* _Stored data entries_:
------

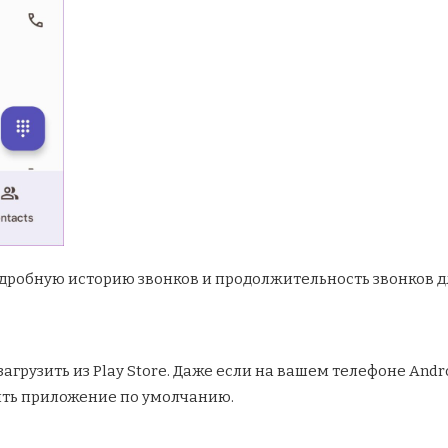
дробную историю звонков и продолжительность звонков д
грузить из Play Store. Даже если на вашем телефоне Andr
ить приложение по умолчанию.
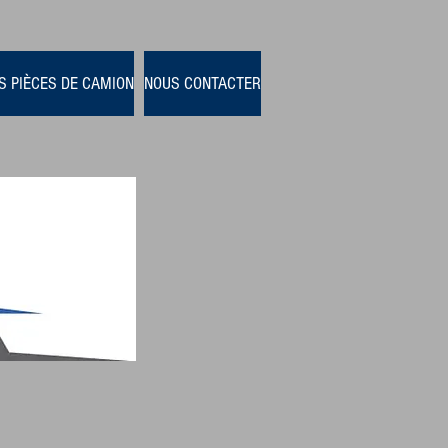
S PIÈCES DE CAMION
NOUS CONTACTER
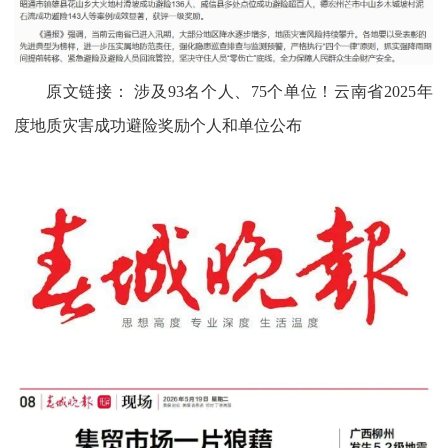
原文链接：
涉及93名个人、75个单位！云南省2025年
度地质灾害成功避险奖励个人和单位公布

------

* _YOUR TASK_: Print each record exactly as it stands, omitting the pictures.

* _SOLUTION TO THIS TASK_:
дробную историю звонков и продолжительность звонков д
грузить из Play Store. Даже если на вашем телефоне Andr
ить приложение по умолчанию.
S PIÈCES DE CAMION
NOUS CONTACTER
原文链接：
涉及93名个人、75个单位！云南省2025年
度地质灾害成功避险奖励个人和单位公布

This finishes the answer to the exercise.